My Favorite Priest

To chose anything as one’s favorite, whether it is a favorite book, piece of music, or movie star, is highly subjective.  Nonetheless, it brings to mind categories that help to justify the choice.

I have met and befriended many priests over the course of my long life.  Why would one stand above all the others to merit such an accolade?  Generosity, helpfulness, and holiness would be winning characteristics.  But they might not be personal in a way that I and only I would fully appreciate.

My choice goes to Father Forni, a parish assistant at Holy Rosary Church in Fall River, Massachusetts.  The church was set facing Columbus Part where fireworks exploded every October 12.  It was flanked on the right by Marzilli’s Bakery and on the left by the Sons of Italy social club.  It could hardly have been more Italian.

My paternal grandfather’s brother-in-law was the church sexton and lived right next door to the church that was so dear to his heart.  Uncle Mike and Aunt Peppina lived in a cozy little cottage and raised a bounty of fruits and vegetables in their prized garden.  I was convinced at my young age that they lived in paradise.

It had fallen to Fr. Forni to prepare a motley group of ten-year-olds to become altar boys.  I was numbered among the ten and took my assignment with a mixture of awe and apprehension.  We were required at that time to memorize a series of prayers in Latin.  The first line still sticks in my mind:  “Ad Deum qui laetificat juventutum meum” (I go the the Lord who gives joy to my youth).  God was, indeed, good to me in my early years of living in a proud Italian parish.

Fr.
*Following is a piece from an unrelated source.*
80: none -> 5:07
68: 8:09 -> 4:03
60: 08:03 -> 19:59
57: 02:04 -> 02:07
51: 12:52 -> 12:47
Forni, knowing how burdensome it would be for preteens to memorize verses in an alien language, had mercy on us.  He purchased a basketball, took us downstairs to the gym and taught us the rudiments of a game that has since swelled to becoming an international colossus.

We were impressed.  The good priest was tuned into the hearts and minds of his future altar servers.  And so, I learned how to shoot free throws, two hands, underhand.  The gap between a group of tenderfeet and an ordained priest was erased by a basketball.

It was in the basement gym of Holy Rosary Church, therefore, where I made my first basket and realized that a priest can be a father figure purely out of the generosity of his heart.

I was standing on the street, outside the church rectory one evening and saw, through the window, Fr. Forni at his desk doing what was presumably some important work.  Yet, to my deep dismay, my clerical hero was smoking a cigarette!  Fr. Forni had let me down a notch.  Well, I thought to myself, Christ would not smoke.  I still have an unblemished hero, one who is entirely and always above reproach.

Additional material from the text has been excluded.